#### HOW TO COMPLETE THIS TASK:
Going down the data below, set down exactly the line with "Agendamento de RG (115, 873)" and each line after it through the line with "Agricultura e Meio ambiente (135, 1449)"; no other lines.

#### RECORDED DATA:
_ _ _
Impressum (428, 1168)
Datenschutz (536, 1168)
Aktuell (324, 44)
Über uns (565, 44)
_ _ _
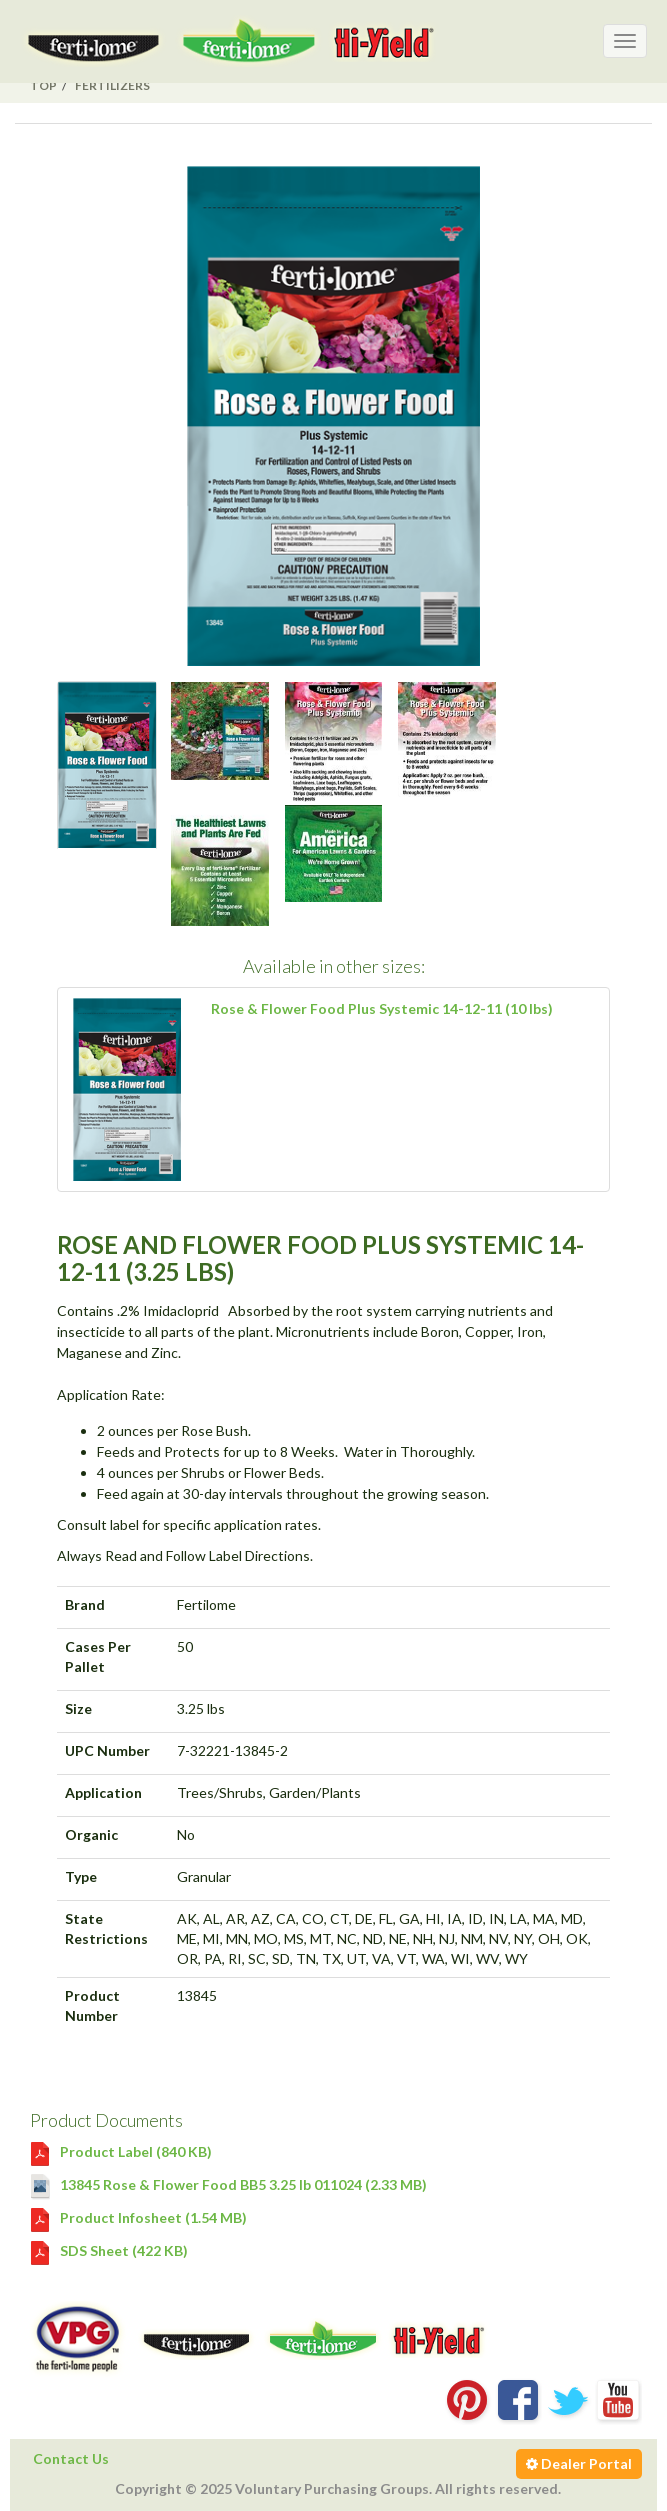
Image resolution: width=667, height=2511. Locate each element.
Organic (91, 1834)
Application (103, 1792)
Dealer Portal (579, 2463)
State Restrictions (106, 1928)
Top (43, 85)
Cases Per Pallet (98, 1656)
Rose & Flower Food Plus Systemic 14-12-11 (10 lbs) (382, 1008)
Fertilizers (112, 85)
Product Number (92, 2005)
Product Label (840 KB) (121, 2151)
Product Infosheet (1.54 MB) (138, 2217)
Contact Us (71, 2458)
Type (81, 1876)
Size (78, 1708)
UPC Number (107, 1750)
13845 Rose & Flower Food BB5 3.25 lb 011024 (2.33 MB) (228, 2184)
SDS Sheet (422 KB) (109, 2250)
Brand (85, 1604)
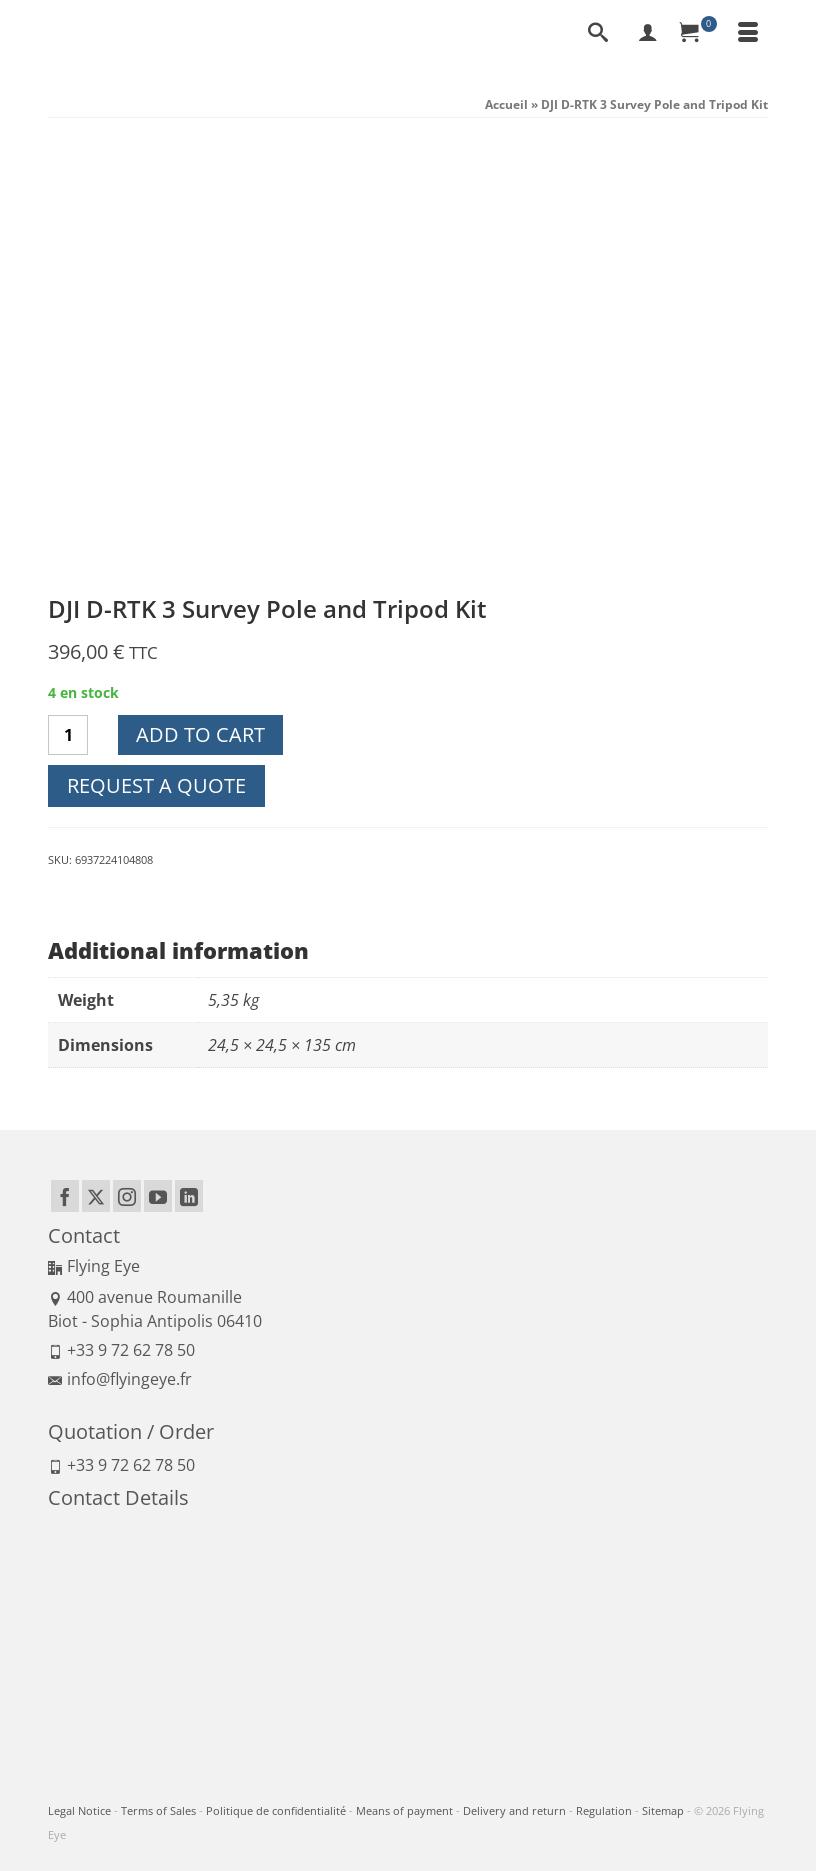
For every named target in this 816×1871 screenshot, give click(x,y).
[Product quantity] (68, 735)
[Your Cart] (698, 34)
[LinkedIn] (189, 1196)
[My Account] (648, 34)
_ _ _
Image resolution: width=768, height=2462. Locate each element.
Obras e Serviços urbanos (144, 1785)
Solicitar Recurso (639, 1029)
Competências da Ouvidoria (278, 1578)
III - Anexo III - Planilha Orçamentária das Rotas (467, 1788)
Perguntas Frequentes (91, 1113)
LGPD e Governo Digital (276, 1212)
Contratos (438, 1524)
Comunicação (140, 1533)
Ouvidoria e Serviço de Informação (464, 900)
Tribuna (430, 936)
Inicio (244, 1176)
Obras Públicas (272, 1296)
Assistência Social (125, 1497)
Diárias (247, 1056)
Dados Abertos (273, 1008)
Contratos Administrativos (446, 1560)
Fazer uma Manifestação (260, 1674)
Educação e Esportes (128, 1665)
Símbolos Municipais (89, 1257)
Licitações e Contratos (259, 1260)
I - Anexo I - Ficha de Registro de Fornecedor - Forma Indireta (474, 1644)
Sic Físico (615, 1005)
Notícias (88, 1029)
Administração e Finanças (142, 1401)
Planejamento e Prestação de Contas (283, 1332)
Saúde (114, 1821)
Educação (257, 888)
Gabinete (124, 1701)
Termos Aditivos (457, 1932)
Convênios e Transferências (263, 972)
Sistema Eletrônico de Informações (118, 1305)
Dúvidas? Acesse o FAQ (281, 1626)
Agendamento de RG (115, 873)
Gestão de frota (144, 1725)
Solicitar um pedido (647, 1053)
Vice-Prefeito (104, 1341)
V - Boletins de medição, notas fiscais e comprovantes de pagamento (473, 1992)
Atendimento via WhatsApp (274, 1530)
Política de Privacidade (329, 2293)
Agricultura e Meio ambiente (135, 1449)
_ _ _
#### EXERCISE SOLUTION:
Agendamento de RG (115, 873)
Gestão de frota (144, 1725)
Solicitar um pedido (647, 1053)
Vice-Prefeito (104, 1341)
V - Boletins de medição, notas fiscais e comprovantes de pagamento (473, 1992)
Atendimento via WhatsApp (274, 1530)
Política de Privacidade (329, 2293)
Agricultura e Meio ambiente (135, 1449)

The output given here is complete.